[REQUIRED ACTION]:
Take the entries below and reproduce them word for word.

*** INFORMATION GIVEN Section Begins ***

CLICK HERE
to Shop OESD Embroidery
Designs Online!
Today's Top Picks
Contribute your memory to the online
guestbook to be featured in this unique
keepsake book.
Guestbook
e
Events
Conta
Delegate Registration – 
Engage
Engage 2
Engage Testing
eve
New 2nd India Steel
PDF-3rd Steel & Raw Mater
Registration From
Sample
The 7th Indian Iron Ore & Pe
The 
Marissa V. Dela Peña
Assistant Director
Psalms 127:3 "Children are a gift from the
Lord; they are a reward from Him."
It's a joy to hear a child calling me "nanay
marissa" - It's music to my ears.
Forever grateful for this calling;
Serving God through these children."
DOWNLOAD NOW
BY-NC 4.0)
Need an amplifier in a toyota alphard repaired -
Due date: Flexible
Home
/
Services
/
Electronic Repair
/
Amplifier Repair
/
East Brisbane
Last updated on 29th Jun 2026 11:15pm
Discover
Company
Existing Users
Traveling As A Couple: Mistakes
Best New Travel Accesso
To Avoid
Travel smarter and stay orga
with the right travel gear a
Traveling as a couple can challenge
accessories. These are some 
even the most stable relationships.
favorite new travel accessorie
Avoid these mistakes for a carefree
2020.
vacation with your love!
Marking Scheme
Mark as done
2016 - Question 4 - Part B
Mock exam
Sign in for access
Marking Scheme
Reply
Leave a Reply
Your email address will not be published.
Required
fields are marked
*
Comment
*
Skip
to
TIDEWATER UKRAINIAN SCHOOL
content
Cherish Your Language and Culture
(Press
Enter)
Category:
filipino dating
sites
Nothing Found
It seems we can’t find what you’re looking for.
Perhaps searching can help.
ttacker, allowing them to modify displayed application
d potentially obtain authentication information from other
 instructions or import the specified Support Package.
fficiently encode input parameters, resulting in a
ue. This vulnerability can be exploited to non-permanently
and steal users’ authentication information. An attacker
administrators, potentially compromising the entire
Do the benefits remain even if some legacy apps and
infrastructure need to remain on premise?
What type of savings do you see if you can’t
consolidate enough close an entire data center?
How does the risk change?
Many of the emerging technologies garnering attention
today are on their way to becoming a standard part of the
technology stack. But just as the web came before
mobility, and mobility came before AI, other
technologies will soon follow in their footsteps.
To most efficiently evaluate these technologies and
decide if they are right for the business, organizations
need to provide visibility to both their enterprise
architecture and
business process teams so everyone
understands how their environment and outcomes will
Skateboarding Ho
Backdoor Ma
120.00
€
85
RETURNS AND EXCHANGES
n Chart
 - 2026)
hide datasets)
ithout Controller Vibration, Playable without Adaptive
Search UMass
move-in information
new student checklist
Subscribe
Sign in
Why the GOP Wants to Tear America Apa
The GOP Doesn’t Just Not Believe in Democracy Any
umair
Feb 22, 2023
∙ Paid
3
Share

*** INFORMATION GIVEN Section Ends ***

[RESULT OF THE EXERCISE]:
CLICK HERE
to Shop OESD Embroidery
Designs Online!
Today's Top Picks
Contribute your memory to the online
guestbook to be featured in this unique
keepsake book.
Guestbook
e
Events
Conta
Delegate Registration – 
Engage
Engage 2
Engage Testing
eve
New 2nd India Steel
PDF-3rd Steel & Raw Mater
Registration From
Sample
The 7th Indian Iron Ore & Pe
The 
Marissa V. Dela Peña
Assistant Director
Psalms 127:3 "Children are a gift from the
Lord; they are a reward from Him."
It's a joy to hear a child calling me "nanay
marissa" - It's music to my ears.
Forever grateful for this calling;
Serving God through these children."
DOWNLOAD NOW
BY-NC 4.0)
Need an amplifier in a toyota alphard repaired -
Due date: Flexible
Home
/
Services
/
Electronic Repair
/
Amplifier Repair
/
East Brisbane
Last updated on 29th Jun 2026 11:15pm
Discover
Company
Existing Users
Traveling As A Couple: Mistakes
Best New Travel Accesso
To Avoid
Travel smarter and stay orga
with the right travel gear a
Traveling as a couple can challenge
accessories. These are some 
even the most stable relationships.
favorite new travel accessorie
Avoid these mistakes for a carefree
2020.
vacation with your love!
Marking Scheme
Mark as done
2016 - Question 4 - Part B
Mock exam
Sign in for access
Marking Scheme
Reply
Leave a Reply
Your email address will not be published.
Required
fields are marked
*
Comment
*
Skip
to
TIDEWATER UKRAINIAN SCHOOL
content
Cherish Your Language and Culture
(Press
Enter)
Category:
filipino dating
sites
Nothing Found
It seems we can’t find what you’re looking for.
Perhaps searching can help.
ttacker, allowing them to modify displayed application
d potentially obtain authentication information from other
 instructions or import the specified Support Package.
fficiently encode input parameters, resulting in a
ue. This vulnerability can be exploited to non-permanently
and steal users’ authentication information. An attacker
administrators, potentially compromising the entire
Do the benefits remain even if some legacy apps and
infrastructure need to remain on premise?
What type of savings do you see if you can’t
consolidate enough close an entire data center?
How does the risk change?
Many of the emerging technologies garnering attention
today are on their way to becoming a standard part of the
technology stack. But just as the web came before
mobility, and mobility came before AI, other
technologies will soon follow in their footsteps.
To most efficiently evaluate these technologies and
decide if they are right for the business, organizations
need to provide visibility to both their enterprise
architecture and
business process teams so everyone
understands how their environment and outcomes will
Skateboarding Ho
Backdoor Ma
120.00
€
85
RETURNS AND EXCHANGES
n Chart
 - 2026)
hide datasets)
ithout Controller Vibration, Playable without Adaptive
Search UMass
move-in information
new student checklist
Subscribe
Sign in
Why the GOP Wants to Tear America Apa
The GOP Doesn’t Just Not Believe in Democracy Any
umair
Feb 22, 2023
∙ Paid
3
Share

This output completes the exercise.